→ DIRECTIONS FOR THIS TASK:
Within the records that follow, find every line containing the string "https". Copy those lines.

→ SUPPLIED DATA:
# # # # #

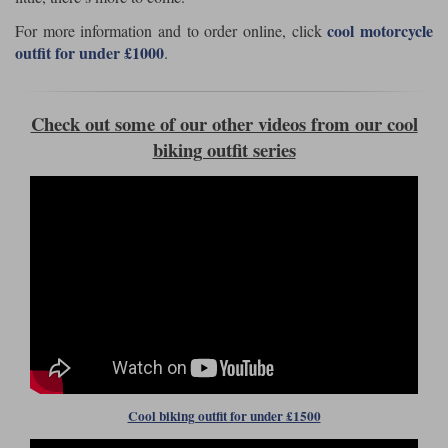
Liners
cool motorcycle
For more information and to order online, click
Stylmartin Boots
outfit for under £1000
.
Spidi
Stylmartin
Other Categories
Rukka Jackets
Spidi Jackets
Motorcycle Boots Sale
Check out some of our other videos from our cool
Other Categories
biking outfit series
Cleaning Products
Motorcycle Jackets Sale
Rokker Urban Racer boots
Warm & Safe
Xpd
Motorcycle Armour
Motorcycle Base Layers
All Brands
Garment Cleaning Products
Cool biking outfit for under £1500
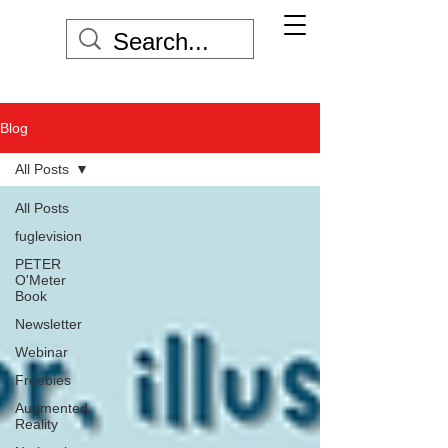
Blog
All Posts
All Posts
fuglevision
PETER
O'Meter
Book
Newsletter
Webinar
Freebies
Augmented
Reality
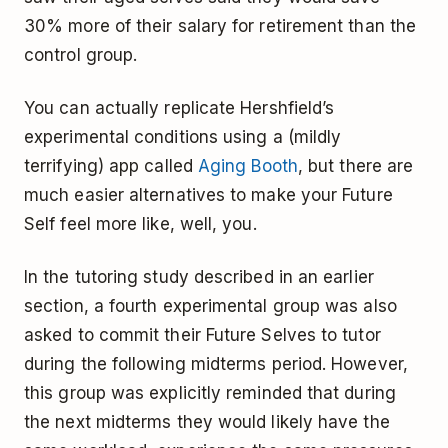
30% more of their salary for retirement than the
control group.
You can actually replicate Hershfield’s
experimental conditions using a (mildly
terrifying) app called
Aging Booth
, but there are
much easier alternatives to make your Future
Self feel more like, well, you.
In the tutoring study described in an earlier
section, a fourth experimental group was also
asked to commit their Future Selves to tutor
during the following midterms period. However,
this group was explicitly reminded that during
the next midterms they would likely have the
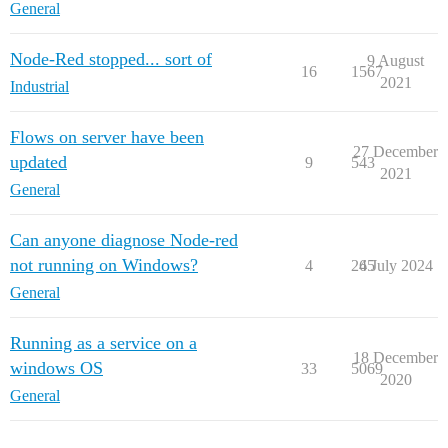
General
Node-Red stopped... sort of
9 August
16
1567
2021
Industrial
Flows on server have been
27 December
updated
9
543
2021
General
Can anyone diagnose Node-red
not running on Windows?
4
265
4 July 2024
General
Running as a service on a
18 December
windows OS
33
5069
2020
General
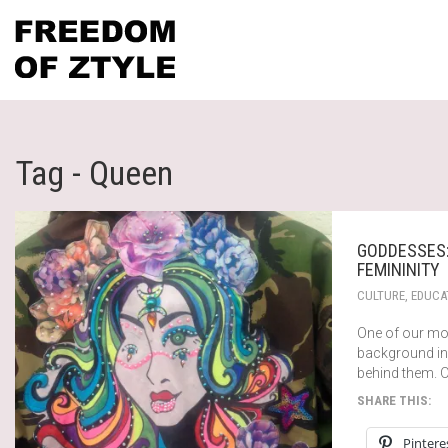
Tag - Queen
GODDESSES:
FEMININITY
CULTURE
,
EDUCA
One of our mo
background in
behind them. 
SHARE THIS:
Pintere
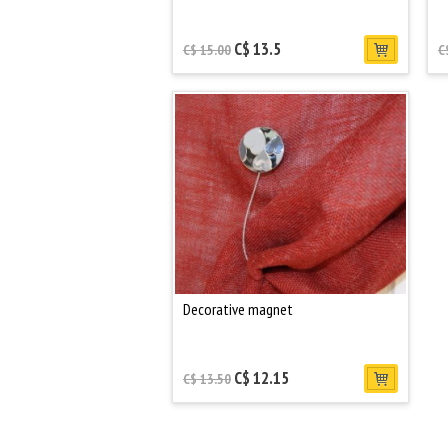
C$ 13.5
C$ 15.00
C
Decorative magnet
C$ 12.15
C$ 13.50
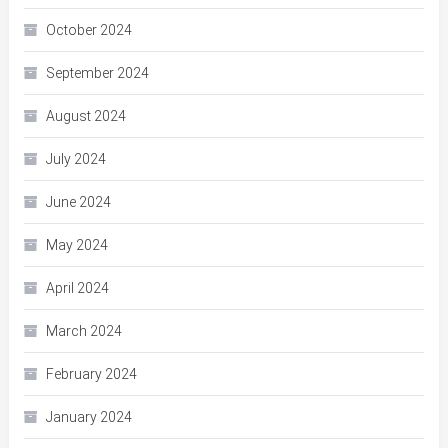
October 2024
September 2024
August 2024
July 2024
June 2024
May 2024
April 2024
March 2024
February 2024
January 2024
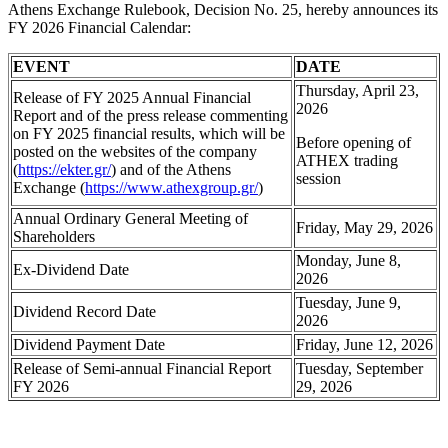
Athens Exchange Rulebook, Decision No. 25, hereby announces its
FY 2026 Financial Calendar:
EVENT
DATE
Thursday, April 23,
Release of FY 2025 Annual Financial
2026
Report and of the press release commenting
on FY 2025 financial results, which will be
Before opening of
posted on the websites of the company
ATHEX trading
(
https://ekter.gr/
) and of the Athens
session
Exchange (
https://www.athexgroup.gr/
)
Annual Ordinary General Meeting of
Friday, May 29, 2026
Shareholders
Monday, June 8,
Ex-Dividend Date
2026
Tuesday, June 9,
Dividend Record Date
2026
Dividend Payment Date
Friday, June 12, 2026
Release οf Semi-annual Financial Report
Tuesday, September
FY 2026
29, 2026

# # # # #

→ ANSWER BOX:
https://ekter.gr/
https://www.athexgroup.gr/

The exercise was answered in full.